> _Exercise_: Filter the listing below down to the lines containing the word "Department".

> _Provided entries_:
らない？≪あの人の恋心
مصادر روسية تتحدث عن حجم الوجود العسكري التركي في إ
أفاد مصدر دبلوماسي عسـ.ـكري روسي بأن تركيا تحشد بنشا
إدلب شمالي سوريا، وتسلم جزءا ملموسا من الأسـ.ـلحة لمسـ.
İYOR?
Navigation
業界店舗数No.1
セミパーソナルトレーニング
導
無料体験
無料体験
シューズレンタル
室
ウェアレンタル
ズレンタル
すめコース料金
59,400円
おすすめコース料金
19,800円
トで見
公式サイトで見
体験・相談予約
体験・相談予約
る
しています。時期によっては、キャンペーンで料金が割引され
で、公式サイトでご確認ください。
--
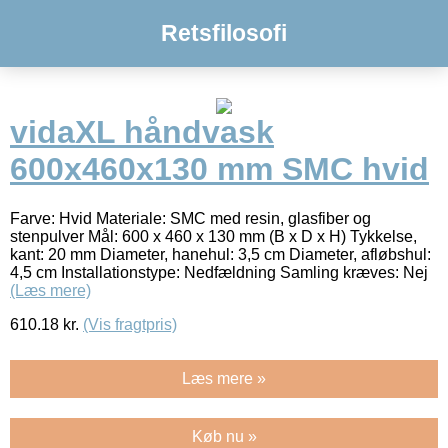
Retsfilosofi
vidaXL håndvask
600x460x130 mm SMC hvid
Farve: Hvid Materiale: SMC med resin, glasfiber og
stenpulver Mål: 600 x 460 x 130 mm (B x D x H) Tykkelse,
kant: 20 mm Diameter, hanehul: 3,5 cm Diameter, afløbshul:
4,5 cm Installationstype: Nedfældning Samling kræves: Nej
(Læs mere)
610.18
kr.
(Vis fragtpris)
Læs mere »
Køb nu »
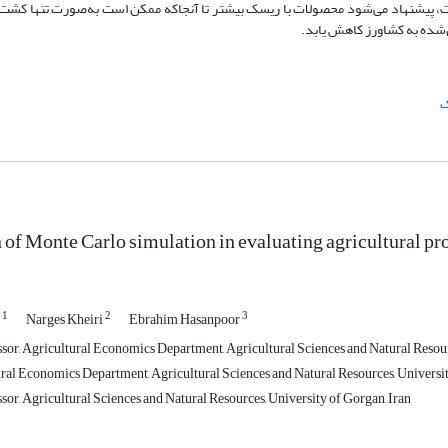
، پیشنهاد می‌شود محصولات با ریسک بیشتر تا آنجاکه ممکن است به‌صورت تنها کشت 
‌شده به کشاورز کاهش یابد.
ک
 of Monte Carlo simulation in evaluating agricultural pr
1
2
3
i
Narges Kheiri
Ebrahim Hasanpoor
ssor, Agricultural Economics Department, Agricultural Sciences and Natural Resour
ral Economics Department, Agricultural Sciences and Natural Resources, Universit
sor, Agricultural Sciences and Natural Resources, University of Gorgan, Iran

> _The answer_:
ssor, Agricultural Economics Department, Agricultural Sciences and Natural Resour
ral Economics Department, Agricultural Sciences and Natural Resources, Universit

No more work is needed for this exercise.